工程聚乙二醇海藻酸盐微载体的精确给药：优化设计和控释

近年来，聚合物微载体已成为一种药物控制释放的靶向途径。微载体具有提高药物传递效率、控制释放机制、优异的稳定性和靶向释放能力等优点，已成为药物传递策略研究的热点。在这项研究中，聚乙二醇（PEG）首先与唾液酸（SA）功能化，并通过FTIR分析对所得结构进行了评价。采用滴挤出法制备微载体。采用中心复合设计（CCD）方法对聚合物微载体的制备进行了优化。优化后的微载体平均粒径为880±2 μm。在最佳微载体中，载药量为90%，载药率为91%。结果表明，与游离姜黄素相比，所制备体系中姜黄素的释放是可控且持久的。利用聚合物微载体作为一种靶向药物控制释放的方法，在彻底改变药物递送领域具有很大的前景。本研究不仅提高了我们对微载体潜在应用的认识，而且为推进药物控释策略开辟了新的视野，最终实现对各种疾病更有效和个性化的治疗。

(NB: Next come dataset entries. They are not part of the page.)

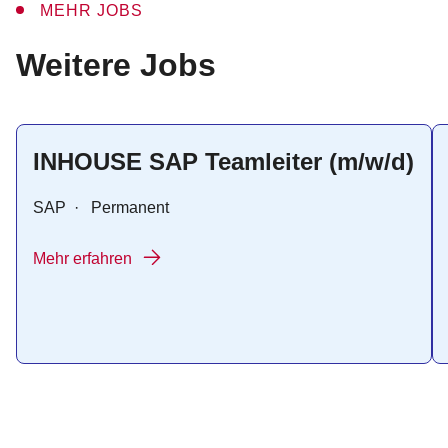
MEHR JOBS
:
Weitere Jobs
INHOUSE SAP Teamleiter (m/w/d)
SAP
·
Permanent
Mehr erfahren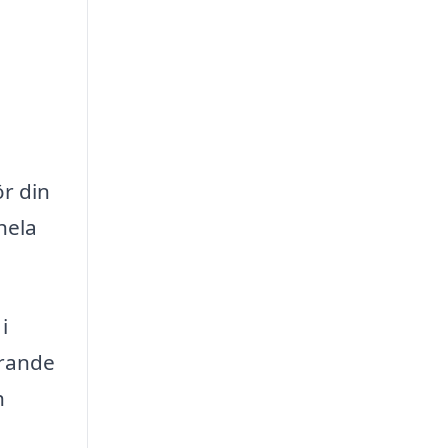
ör din
hela
i
erande
h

本文章由计算机程序翻译，如有差异，请以英文原文为准。

求助全文

约1分钟内获得全文求助全文

来源期刊

Carbohydrate Research 化学-生化与分子生物学

CiteScore

5.00

自引率

3.20%

发文量

183

审稿时长

3.6 weeks

期刊介绍： Carbohydrate Research publishes reports of original research in the following areas of carbohydrate science: action of enzymes, analytical chemistry, biochemistry (biosynthesis, degradation, structural and functional biochemistry, conformation, molecular recognition, enzyme mechanisms, carbohydrate-processing enzymes, including glycosidases and glycosyltransferases), chemical synthesis, isolation of natural products, physicochemical studies, reactions and their mechanisms, the study of structures and stereochemistry, and technological aspects. Papers on polysaccharides should have a "molecular" component; that is a paper on new or modified polysaccharides should include structural information and characterization in addition to the usual studies of rheological properties and the like. A paper on a new, naturally occurring polysaccharide should include structural information, defining monosaccharide components and linkage sequence. Papers devoted wholly or partly to X-ray crystallographic studies, or to computational aspects (molecular mechanics or molecular orbital calculations, simulations via molecular dynamics), will be considered if they meet certain criteria. For computational papers the requirements are that the methods used be specified in sufficient detail to permit replication of the results, and that the conclusions be shown to have relevance to experimental observations - the authors'' own data or data from the literature. Specific directions for the presentation of X-ray data are given below under Results and "discussion".